Dikembe was kneeling, reading the tracks in the damp understory of the forest. They were deep in the south, probably beyond the borders of the country his father had invented, moving into the Congo basin. It was supposed to be the last hunt.

Part of him refused to believe it.

Since his brother’s death, nothing had been the same, including the aliens. They never again showed the level of organization they had shown before. Over the years they became increasingly aimless. Some fought, especially if they were in a group, but many seemed hardly aware they were being slaughtered. But there were so
many
of them. The ship, after all, had been more than twenty-four kilometers in diameter.

For the nine years since his brother’s death, Dikembe had hunted. His ability to almost
smell
them had deepened over time, deepened in them all. From a decade of butchery, his arms had grown as hard as the steel of his machete. He felt, at times, like some sort of automaton, a robot that did only one thing.
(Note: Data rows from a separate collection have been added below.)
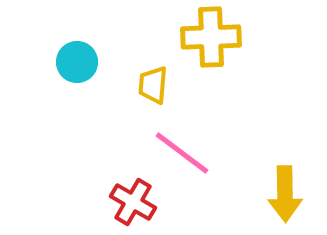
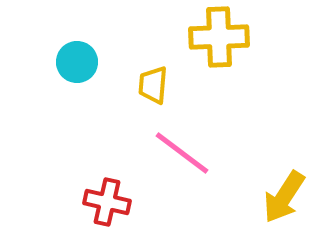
yellow cross: moved 8 px right
yellow arrow: moved 1 px left, 3 px down; rotated 34 degrees clockwise
red cross: moved 26 px left; rotated 18 degrees counterclockwise
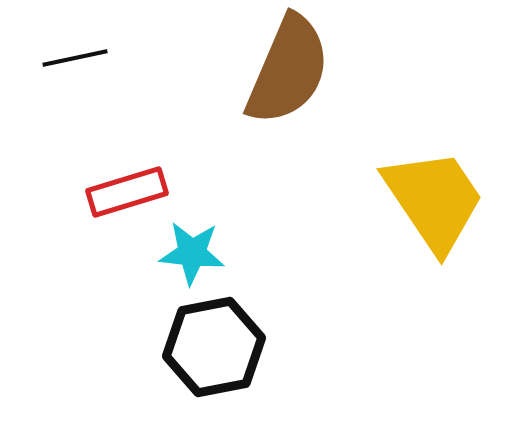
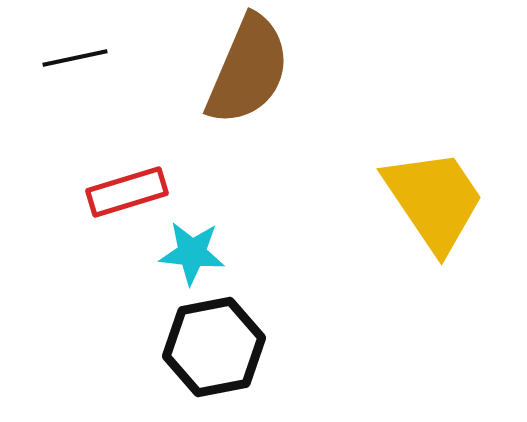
brown semicircle: moved 40 px left
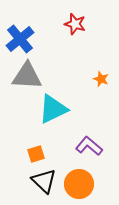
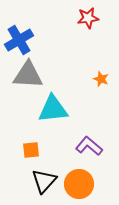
red star: moved 13 px right, 6 px up; rotated 25 degrees counterclockwise
blue cross: moved 1 px left, 1 px down; rotated 8 degrees clockwise
gray triangle: moved 1 px right, 1 px up
cyan triangle: rotated 20 degrees clockwise
orange square: moved 5 px left, 4 px up; rotated 12 degrees clockwise
black triangle: rotated 28 degrees clockwise
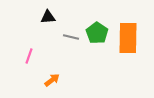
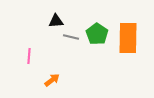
black triangle: moved 8 px right, 4 px down
green pentagon: moved 1 px down
pink line: rotated 14 degrees counterclockwise
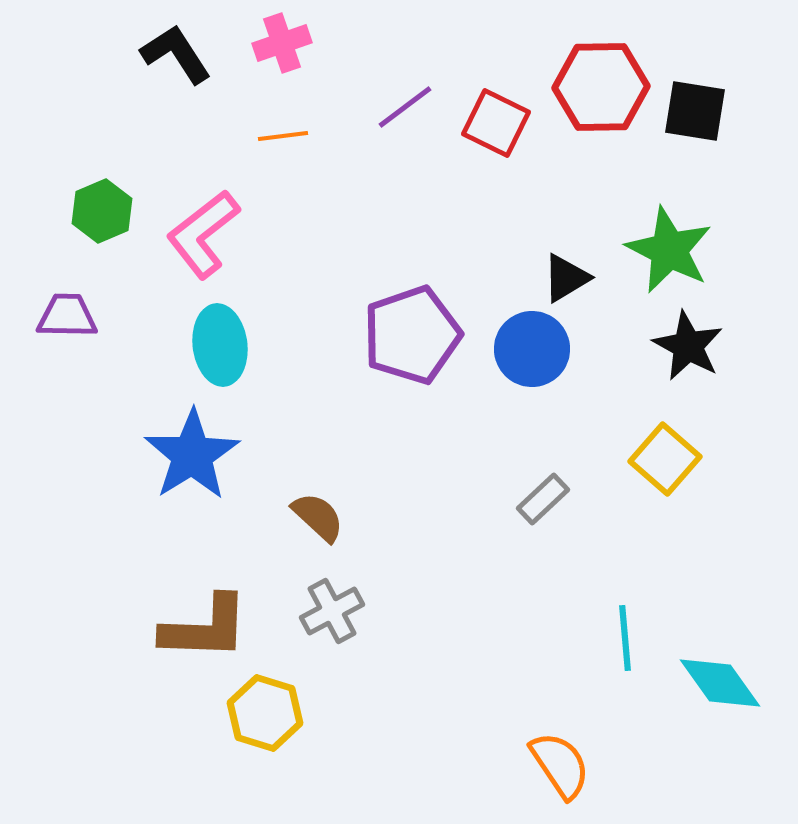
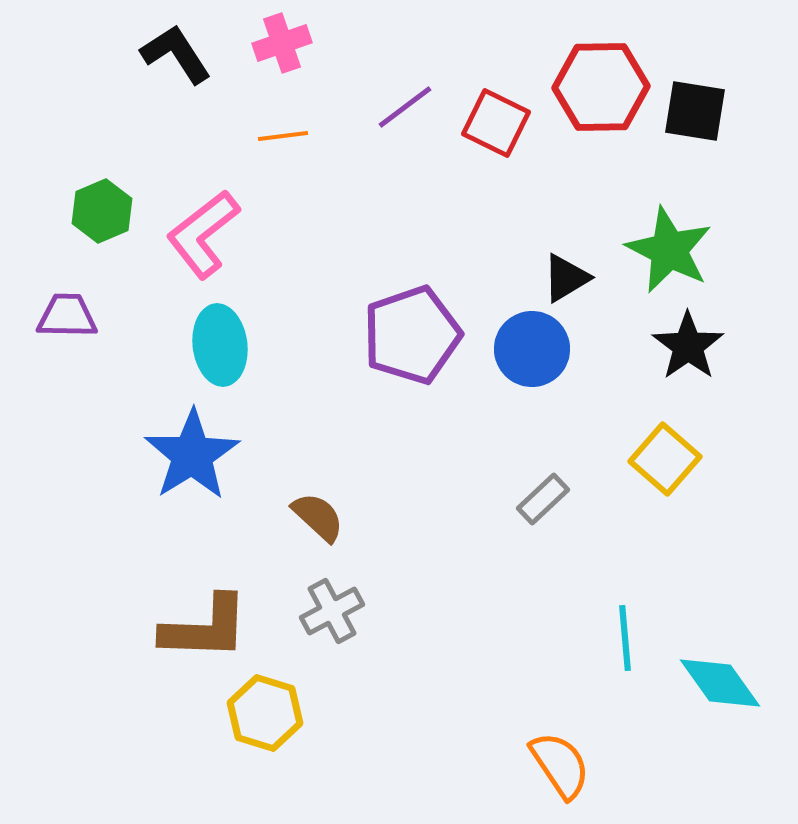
black star: rotated 8 degrees clockwise
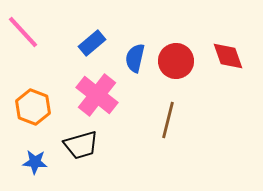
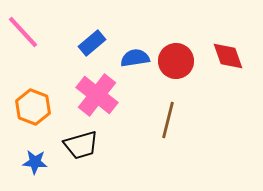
blue semicircle: rotated 68 degrees clockwise
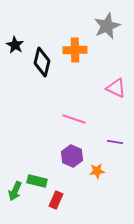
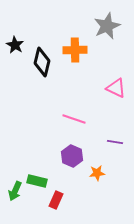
orange star: moved 2 px down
So he hardly dared hope that it was nearly at an end.

No one had seen one for almost a year—and then, a few days ago, a report came from a village on the edge of the rainforest.

The jungle seemed to explode in front of him, as the vegetation ripped open and the aliens came swarming at him and his men. Without a sound, he launched himself forward, sliding beneath the legs of the first, a maneuver now so practiced it took no thought at all. His machetes, honed every night to a keen edge, did their work, as did those of his men, and they did it in almost unearthly silence.
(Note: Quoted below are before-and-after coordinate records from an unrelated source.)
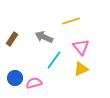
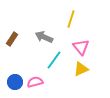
yellow line: moved 2 px up; rotated 54 degrees counterclockwise
blue circle: moved 4 px down
pink semicircle: moved 1 px right, 1 px up
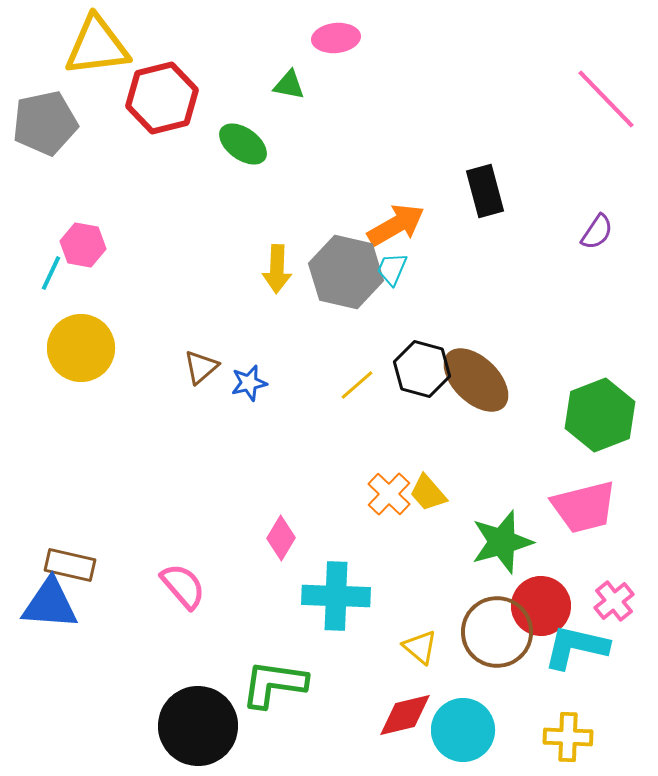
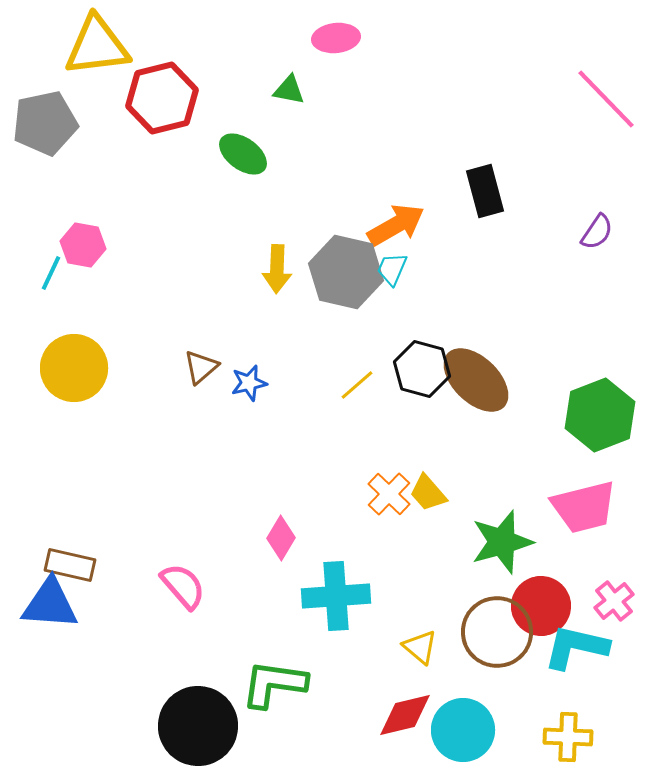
green triangle at (289, 85): moved 5 px down
green ellipse at (243, 144): moved 10 px down
yellow circle at (81, 348): moved 7 px left, 20 px down
cyan cross at (336, 596): rotated 6 degrees counterclockwise
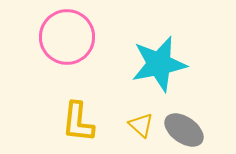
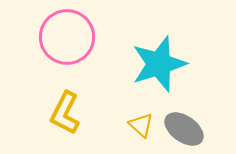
cyan star: rotated 6 degrees counterclockwise
yellow L-shape: moved 13 px left, 9 px up; rotated 21 degrees clockwise
gray ellipse: moved 1 px up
There had been a time when the men cried out with fear or anger or jubilation as they came at the foe, but that had been ground out of them long ago. They saved their breath for the fighting. These aliens fought better and harder than any he had encountered in many years. A few still had energy weapons and tried to use them, although to little effect.

As he struck one down, another loomed over him, and he realized with a start that it was larger than the others, larger than any alien he had ever seen. It looked a little different, too, although he didn’t have time to reflect on why, because its tentacles struck him in the ribs and sent him sprawling. He rolled and came back to his feet, finding it hard to breathe, reckoning that he must have broken ribs and hoping the newly sharpened edges of bone hadn’t pierced his lung.

He sliced off the tentacles that were reaching for him, and backpedaled. He ducked behind the trunk of a massive tree and darted around it. The alien was already turning, but too slowly. He slashed at its back, severing the rest of its flailing tentacles, and then cut into its head. It required three chops as opposed to the usual one, but the exoskeleton finally split.

He felt the monster trying to get into his thoughts, something none of them had managed to do for a long time. His legs tried to seize up, and he felt a deep despair, as if he had failed in something profoundly important, a failure for which there could be no forgiveness…

Then Zuberi slashed the thing inside of the exoskeleton. It died, and only the echo of its pain remained.

“You’re okay?” Zuberi asked.

“Yes,” Dikembe murmured, shaking it off.

“This one was different, don’t you think?” Zuberi asked.

“It was,” Dikembe agreed. He moved in for a closer look. The creature inside the ruined armor was a different hue than the others, a dark mottled green. Its head was bigger, too, proportionally. Thicker, the shield more widely flared. Zuberi’s weapon had severed its neck, but above its left eye was a sort of pucker.

“Looks like a scar,” Zuberi said. “An old bullet wound, maybe. What do you think it was?”

“The last one,” Dikembe said. “That’s all I care about. It was the last.”

* * *

That afternoon, he brought the news to his father.

“It is finally over,” he told him.

His father shook his head.

“It will never be over,” his father said. “For me, it will never be over.”

16

Rain Lao had barely had time to settle into the cockpit when the guy was suddenly all over her, putting his hands places they had absolutely no business being. He wasn’t rough or anything, but she still didn’t like it. She pushed him back, irritated.